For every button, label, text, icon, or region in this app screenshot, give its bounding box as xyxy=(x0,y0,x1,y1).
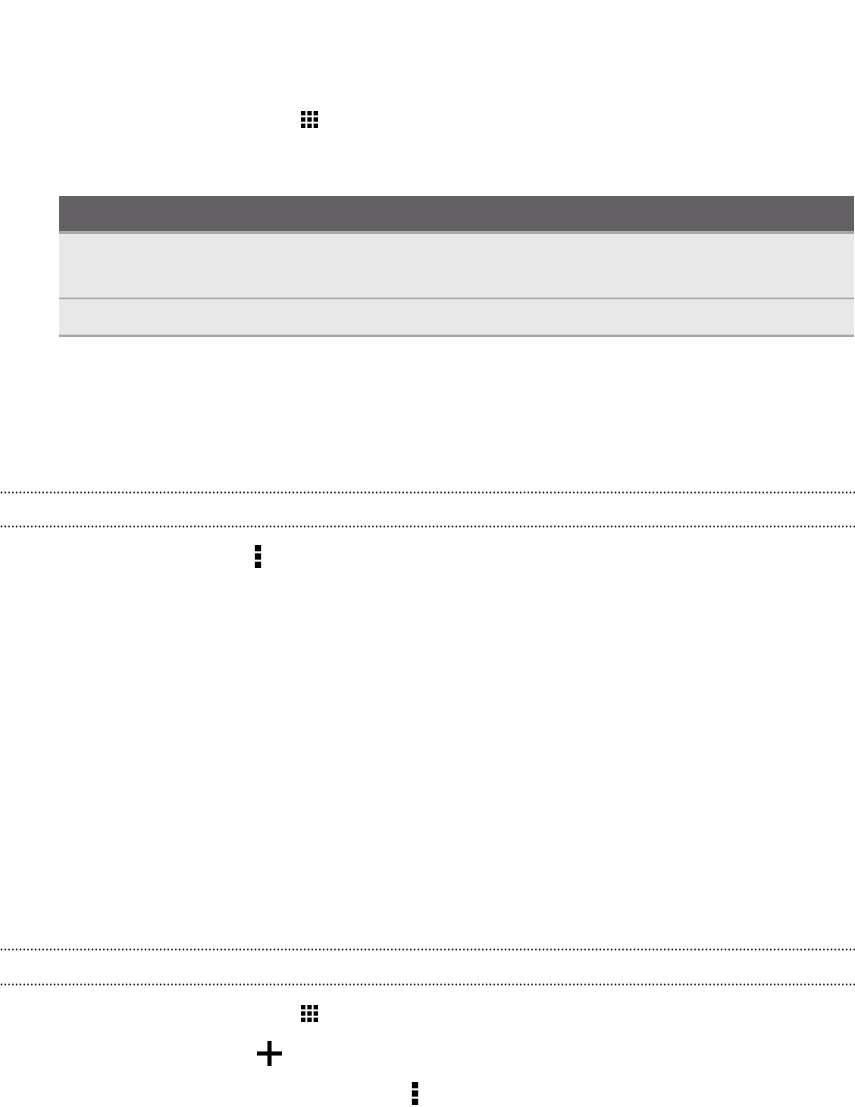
button[interactable]: All apps xyxy=(301,1005,318,1022)
button[interactable]: More options xyxy=(255,545,261,568)
button[interactable] xyxy=(59,234,854,300)
button[interactable]: More options xyxy=(412,1082,418,1105)
button[interactable]: Add xyxy=(257,1041,282,1066)
button[interactable] xyxy=(59,300,854,337)
button[interactable]: All apps xyxy=(301,111,318,128)
button[interactable] xyxy=(59,196,854,234)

- **THE PROBLEM**
Please print each of the records word for word, keeping the pictures out.

- **OUTPUT BELOW**
For every button, label, text, icon, or region in this app screenshot, give its bounding box as xyxy=(x0,y0,x1,y1).
button[interactable]: All apps xyxy=(301,1005,318,1022)
button[interactable]: More options xyxy=(255,545,261,568)
button[interactable] xyxy=(59,234,854,300)
button[interactable]: More options xyxy=(412,1082,418,1105)
button[interactable]: Add xyxy=(257,1041,282,1066)
button[interactable] xyxy=(59,300,854,337)
button[interactable]: All apps xyxy=(301,111,318,128)
button[interactable] xyxy=(59,196,854,234)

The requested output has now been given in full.